__Excerpts from a dataset__:
* * * * * * * * *

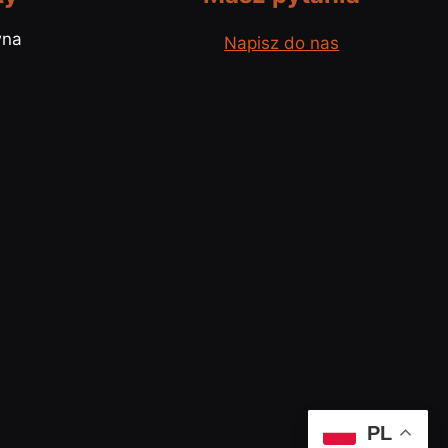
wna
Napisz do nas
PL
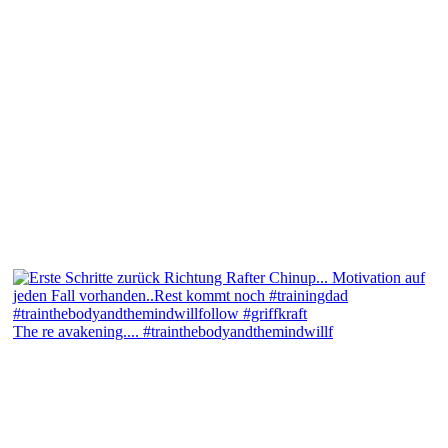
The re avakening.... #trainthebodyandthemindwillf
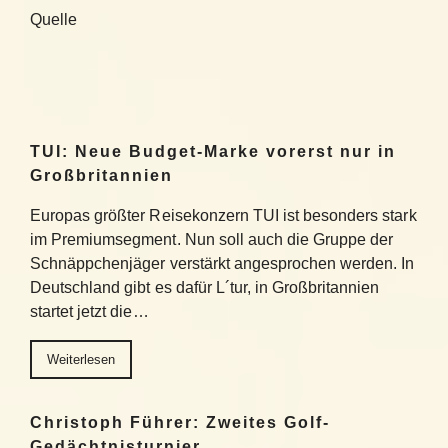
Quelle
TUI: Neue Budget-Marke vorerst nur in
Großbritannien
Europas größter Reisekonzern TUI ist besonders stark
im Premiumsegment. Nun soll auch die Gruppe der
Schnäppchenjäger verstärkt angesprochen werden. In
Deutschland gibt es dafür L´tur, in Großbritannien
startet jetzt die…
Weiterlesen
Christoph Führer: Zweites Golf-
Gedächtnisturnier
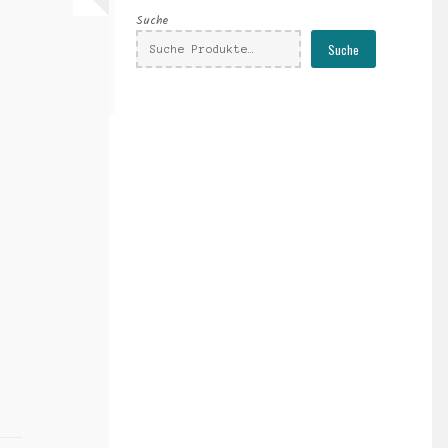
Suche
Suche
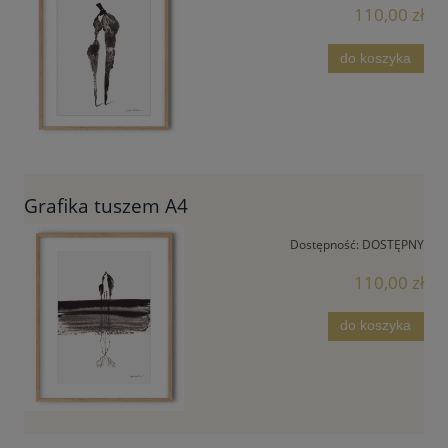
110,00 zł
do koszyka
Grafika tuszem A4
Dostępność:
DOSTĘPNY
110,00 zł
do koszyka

* * * * * * * * *

__Task to carry out__: Take the line containing "Schnäppchenjäger verstärkt angesprochen" and all lines after it to the end of the data above, and reproduce them exactly, leaving out pictures. Nothing else belongs in the copy.

__Task result__:
Schnäppchenjäger verstärkt angesprochen werden. In
Deutschland gibt es dafür L´tur, in Großbritannien
startet jetzt die…
Weiterlesen
Christoph Führer: Zweites Golf-
Gedächtnisturnier
Suche
Suche
110,00 zł
do koszyka
Grafika tuszem A4
Dostępność:
DOSTĘPNY
110,00 zł
do koszyka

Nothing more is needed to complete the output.